Por el Dr. Juan José Almagro – Especialista Internacional en Responsabilidad Social Empresaria y Sustentabilidad, ex Vicepresidente de Unicef (España), Doctor Honoris Causa de la Universidad Católica de Córdoba.
Giuseppe Tomasi di Lampedusa escribió ´El Gatopardo´, una novela que se publicó en 1958, tras morir su autor y que Visconti llevó al cine en 1963 con gran éxito. “Si queremos que todo siga como está, necesitamos que todo cambie” le dice en la obra Tancredi a su tío Fabrizio. En la ciencia política se llama “gatopardismo” o “lampedusiano” a la posibilidad de cambiar todo para que nada cambie, una tremenda paradoja que se ha practicado y se practica regularmente porque a los políticos y gobernantes de toda condición proponer/aparentar cambios para que todo siga igual es, seguramente, una de las razones de su existencia y de su singular oficio. El “gatopardismo”, que debería ser una anécdota, ha penetrado como doctrina en la clase dirigente (no solo la política) y ha permeado tanto que ha mutado en categoría: cambiar para que nada cambie. Ahí es nada…
No cabe el gatopardismo en momentos de pandemia y postpandemia. Las situaciones excepcionales (y ahí estamos) requieren trabajar hombro con hombro, con soluciones extraordinarias y si fuere preciso, heterodoxas en lo económico; soluciones sin improvisaciones que deben comunicarse sin complejos, involucrando responsablemente a las personas en el proyecto común y con medidas concretas de aplicación inmediata, no con retórica; inyectando, además de vacunas, esperanza en la ciudadanía y aportando también sosiego en los tiempos de incertidumbre y tribulación que ahora padecemos.
Necesitamos reconstruir la gobernanza global y el caduco modelo de desarrollo económico, y encontrar la forma de organizar los bienes comunes, además de un Pacto Global por la Educación. Hay que dar importancia a la sociedad civil organizada frente a los organismos transnacionales y ayudar a las empresas que ejemplifiquen con su función social y tiren del carro de la recuperación con su enorme poder transformador. Precisamos poner en valor a los políticos de dialogo y encuentro, que se premien los proyectos de consenso, que se ensalce el ceder para poder avanzar. Nos hemos acostumbrado a vivir en una sociedad distópica, indeseable y deshumanizada, incluso en tiempos de una pandemia que ha producido un brutal aumento de la pobreza y la desigualdad, además de demasiadas muertes y un sufrimiento sin límites que parece no tener fin. No es tolerable que las vacunas (el único remedio, por ahora, frente a la COVID) no lleguen a todos los rincones del mundo y tal circunstancia ha puesto sobre la mesa el debate de si -como parece lógico- deben suspenderse las patentes, al menos temporalmente, para garantizar a todos el disfrutar de un bien común como son las vacunas y la salud.

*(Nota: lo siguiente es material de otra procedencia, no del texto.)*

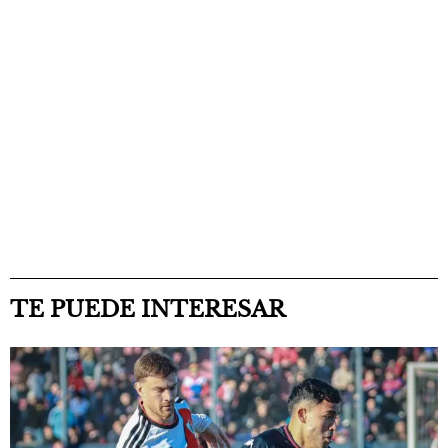
TE PUEDE INTERESAR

Hemos repetido muchas veces, en diferentes ámbitos, que necesitamos un nuevo contrato social que nos transforme y no deberíamos resignarnos. Tan importante es la tarea que no podemos dejarla solo en manos de políticos que han demostrado su manifiesta incompetencia para luchar, por ejemplo, contra la desigualdad, una lacra que puede destruir no solo la democracia sino también la sociedad toda. Antes de morir, en agosto de 2010, Tony Judt dejó escrito que “ya no importa tanto lo rico que sea un país, sino lo desigual que sea”. Y es así, porque cuanto mayor es la distancia entre la minoría acomodada y la masa empobrecida tras la pandemia, más se agravarán los problemas sociales y económicos. Adela Cortina nos ha dicho que el cambio ético es una necesidad vital y no solo por la pandemia, sino porque día a día hay gente que sufre y padece. Por eso es necesario escuchar las legítimas aspiraciones de los ciudadanos, las voces de los que luchan contra la injusticia social y trabajar sin desmayo para vivir la libertad de ser libres y como nos dijo Hanna Arendt, por tanto, iguales.